NUR DIE GUTE SEELE VERWANDELT SICH IN DIE SEELE ENES HUNDES !!!

Rousse, d. 19.01.2007
Unterschrift: unleserlich
/Eliza Ivanova/

Der Brief unserer Tierfreundin Frau Ostmann an den Bürgermeister von Rousse:
Sehr geehrter Herr Bürgermeister,

was bewegt Sie die Straßenhunde von Rousse zu töten? Ist es nicht vielmehr und auch nachweislich so, dass erst ein langangelegtes Kastrationsprogramm dafür Sorge tragen kann und vor allem auch wird, die Zahl der Hunde zu verringern! Außerdem wird dies schon seit Ende 2003 in Rouuse praktiziert. Nun wollen Sie eine unglaubliche Summe dafür zur Vefügung stellen, die Tiere zu töten. Sie tun weder ihrer Stadt noch dem Land einen Gefallen. Man wird weiterhin über Bulgarien sprechen als einem Land in dem die Hunde teilweise unter grausamen Bedingungen getötet werden, was unter anderem auch Touristen bewegen wird, nicht nach Bulgarien zu reisen. Bulgarien ist gerade auf dem Weg sich in der EU zu etablieren und sich als weltoffenes Land zu präsentieren, das sich von seiner Vergangenheit lösen will. Dazu gehört auch der respektvolle Umgang mit anderen Lebewesen, sprich den Tieren. Sie bringen Bulgarien nicht nach vorn, sondern verfallen in schlimmste Zeiten zurück, wo es an der Tagesordnung war Hunde grausam zu töten, und schaden somit dem Ansehen des Landes. Es wird niemand sagen, der Bürgermeister von Rousse ist hierfür verantwortlich, nein es wird heißen: Bulgarien ist ein grausames Land, unfähig sich der "zivilisierten" Welt anzuschließen wozu nunmal auch Tierschutz gehört und keine Vernichtung von Tieren! Wenn Sie schon kein wirkliches Mitgefühl für Tiere haben, so sollten sie doch an die poliltischen Auswirkungen denken, nämlich jetzt nachem Ihr Land in der EU ist, eine horrende Summe für definitiv nichts als die Tötung von Straßenhunden auszugeben, wo dieses Geld überall anders besser gebraucht wird oder eben politisch "werbewirksam" in den Tierschutz, sprich in das bereits bestehende Kastrationszentrum der Deutsch-Bulgarischen Straßentiernothilfe e.V. zu investieren. Dies würde Ihrem Ansehen sicher mehr nutzen, als Ihr bereits eingeleitetes Tun.
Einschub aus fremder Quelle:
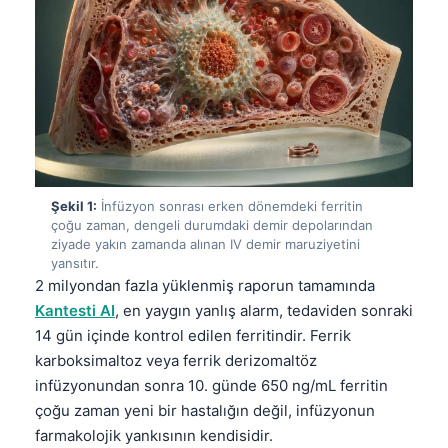
Şekil 1:
İnfüzyon sonrası erken dönemdeki ferritin
çoğu zaman, dengeli durumdaki demir depolarından
ziyade yakın zamanda alınan IV demir maruziyetini
yansıtır.
2 milyondan fazla yüklenmiş raporun tamamında
Kantesti AI
, en yaygın yanlış alarm, tedaviden sonraki
14 gün içinde kontrol edilen ferritindir. Ferrik
karboksimaltoz veya ferrik derizomaltöz
infüzyonundan sonra 10. günde 650 ng/mL ferritin
çoğu zaman yeni bir hastalığın değil, infüzyonun
farmakolojik yankısının kendisidir.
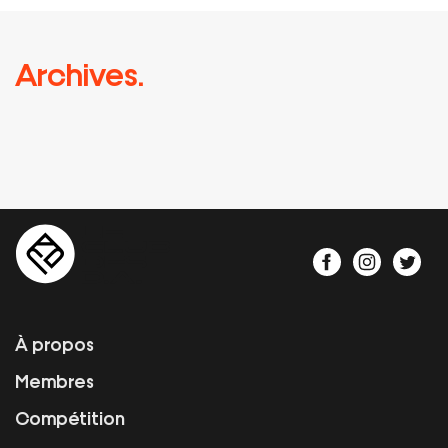
Archives.
À propos
Membres
Compétition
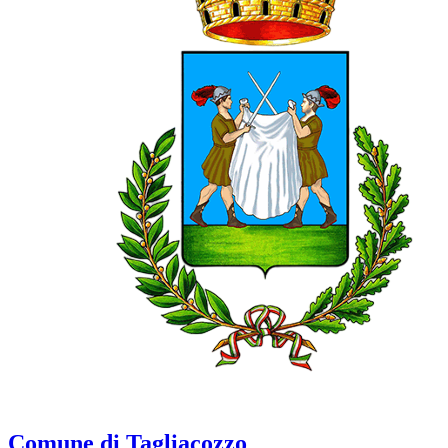
Comune di Tagliacozzo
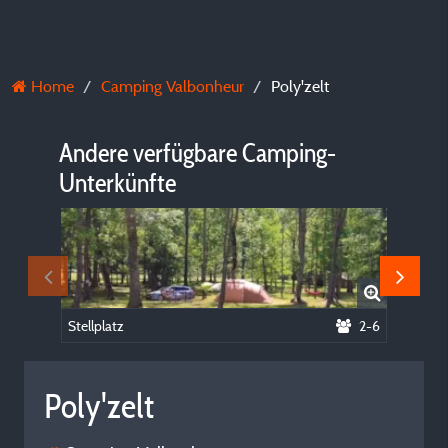
Home
Camping Valbonheur
Poly'zelt
Andere verfügbare Camping-
Unterkünfte
Stellplatz
2-6
Poly'zelt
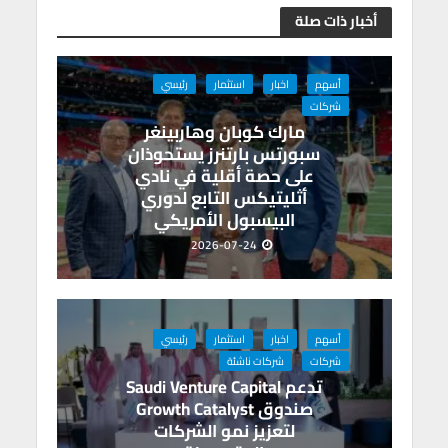
e
a
dI
s
er
b
أخبار ذات صلة
m
n
A
o
p
o
أسهم
اخبار
استثمار
رئيسي
p
k
شركات
مارك كوبان وهاربينغر
سبورتس بارتنرز يستحوذان
على حصة أقلية في نادي
أثليتيكس التابع لدوري
البيسبول الأمريكي
2026-07-24
أسهم
اخبار
استثمار
رئيسي
شركات
شركات ناشئة
تدعم Saudi Venture Capital
صندوق Growth Catalyst
لتعزيز نمو الشركات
Somit fordere ich Sie auf, DENKEN Sie UM für die Politik, für Ihr Land und vor allem für die Hunde!!!!!!!!!

Hochachtungsvoll
Barbara Ostmann
(19.1.2007)

Der Brief unserer Tierfreundin Frau Trabelsi an den Bürgermeister von Rousse:
Sehr geehrter Herr Bürgermeister,

mit großem Entsetzen habe ich die Nachricht von dem schrecklichen Vorhaben der Stadt Rousse , die Straßenhunde erneut einzufangen und in einem Isolator töten zu lassen,
vernommen.
Dies alles um 30.000 Lewa zu verbrauchen, anstatt sie dafür zu verwenden, das Leben dieser armen Kreaturen zu schützen und zu verbessern, indem man die Menschen unterstützt, die sich derer annehmen und die seit Jahren für eine Verbesserung des Tierschutzes in Bulgarien
kämpfen.
Jetzt, nachdem Bulgarien nun endlich in der EU ist, sollten sich die Verantwortlichen des Landes auch wie moderne, zivilisierte und fortschrittliche Bürger benehmen und nicht in die Rituale der Steinzeit zurückfallen.
Ich habe eine sehr freundliche und Tierliebe Nachbarin, die aus Bulgarien stammt. Sie hat mir soviel von ihrer Heimat erzählt und schon so viele schöne Bilder gezeigt, dass ich meinen Sommerurlaub heuer in Bulgarien verbringen wollte. Ich habe mir auch schon Prospekte aus dem Reisebüro geholt. Doch nun habe ich von dem Vorhaben der Stadt Rousse gehört, und meine Pläne sofort revidiert und alle meine „Vorurteile“ gegen dieses eigentlich wunderschöne Land, sind auf`s Neue wieder in mir erwacht.
Schon der große Mahatma Ghandi hat gesagt: Die Größe einer Nation erkennt man an ihrem Umgang mit ihren Tieren.
Ich kenne sehr viele Menschen, die Bulgarien und auch Rumänien sehr gerne besuchen würden, allein der Umstand, wie in diesen beiden Ländern mit den Tieren umgegangen wird, hält sie davon ab, dies zu tun und kaum einer spricht anders als mit Verachtung von den Regierungen dieser beiden Länder, in denen vieles im Argen liegt und am allermeisten in dem fast fehlenden Tierschutz.
Glauben Sie mir, Sie tun Ihrem Land keinen Gefallen, wenn Sie nicht helfen, diese Schande für Ihr Land zu verhindern.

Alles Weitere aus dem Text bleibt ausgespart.